My son grabs my husband and says, “Let’s go, let’s go.” My husband goes, “Well, I have to go feed the pigs.”
So he walks out to the pigs and he feeds them and scratches their ears and tells them it’s going to be OK.
The next morning, I call emergency management. I say, “I’m on Greenacres Road. Is anything left? Can you tell me what happened?”
And he goes to check and says, “Greenacres Road is gone.”
I just sat there and my husband, he is so upset about the animals. I mean, he is a 6-foot-2, 200-pound guy who owns a contracting company, and he was just in tears over the animals.
We were still on a level 3 evacuation notice, but my husband wanted to go back. I had my son go with him because I knew Rick wouldn’t do anything to put my son in danger.
So he and my son came up – they had to go back by the airport and walk in. And the animals were OK. The helicopters had dropped large buckets of retardant right on our house and saved our house. The fire came up to three feet of my back door.
When my husband saw the animals were OK, he came back to the house and said, “Everything is burnt, let’s go home. We don’t have to worry about it anymore.”
That night there were 40-mile-an-hour winds.
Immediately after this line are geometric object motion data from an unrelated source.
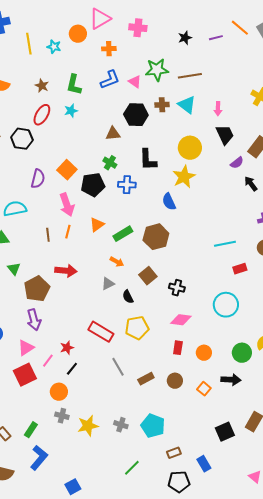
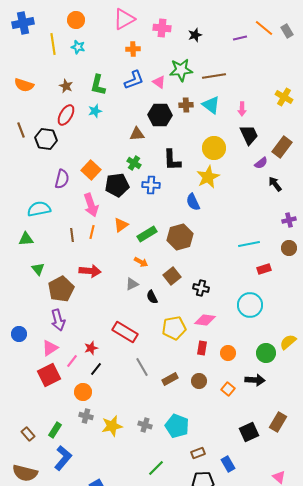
orange circle: (78, 34) -> (76, 20), moved
black star: (185, 38) -> (195, 35), moved
yellow pentagon: (137, 328) -> (174, 328), moved

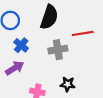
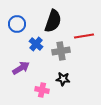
blue cross: (21, 45) -> (36, 44), moved
black star: (68, 84) -> (63, 79), moved

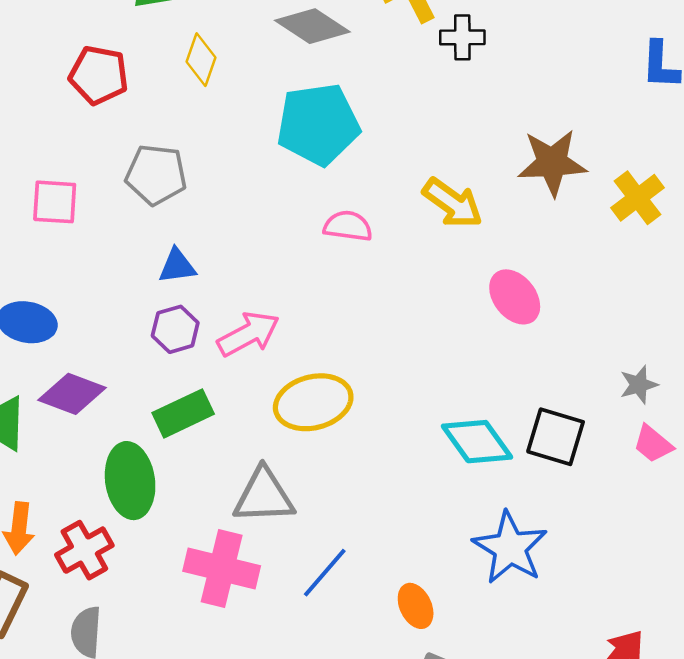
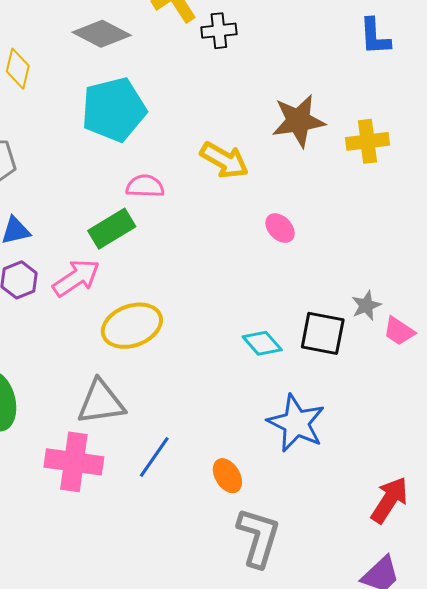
yellow cross: (637, 198) -> (368, 141), turned 36
pink ellipse: (515, 297) -> (280, 228), size x0.7
gray star: (639, 385) -> (366, 306), moved
green rectangle: (183, 413) -> (112, 229), moved
cyan diamond: (477, 442) -> (262, 343), size x0.7

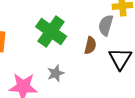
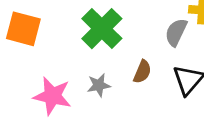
brown semicircle: (90, 45) -> (142, 72), moved

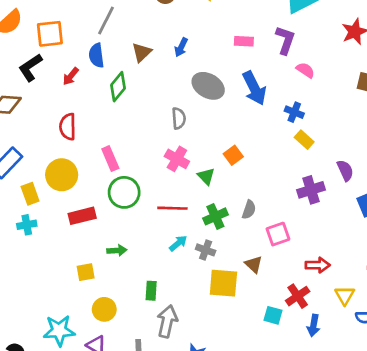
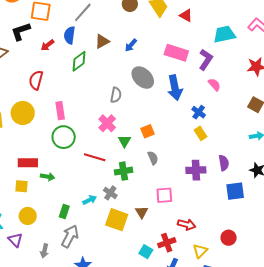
pink rectangle: (244, 41) -> (176, 53), size x1.6
gray semicircle: (249, 210) -> (153, 158), moved, turned -56
red rectangle: (82, 216) -> (28, 163), moved
cyan arrow: (178, 243) -> (90, 200), moved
The clouds were orange, so you couldn’t tell what was smoke and what was fire. And we were put on evacuation again. They said, “Get out. You have 20 minutes.”
We took off again and went back to my son’s house. When we went home again, we didn’t unload. We were so tired. We hadn’t slept in two nights. We were just exhausted.
We went to bed and that night, at 11:30 p.m., David our fire chief banged on our door and told us to get out. And we looked out and there was a fire coming from the west this time, coming right up our road. We could see flames.
Three firefighters died ...
Every time I start feeling bad or start feeling stressed, I just remind myself that I’ve got a home, and nobody in my family died. I had to keep it in perspective.
I’ve been through a lot. We had a son born with birth defects. I almost died in childbirth. We’ve gone through a lot of stuff. We had a hard beginning together, but I have to admit this is one where we felt helpless.
Any other situation in our life, we felt we could fight it, we’re going to make it, no problem. But this one we had to cut and run. There was no fighting.
Heidi Cornell, a resident near Omak in the Okanogan region told her story to KUOW's Marcie Sillman. This interview was edited and condensed.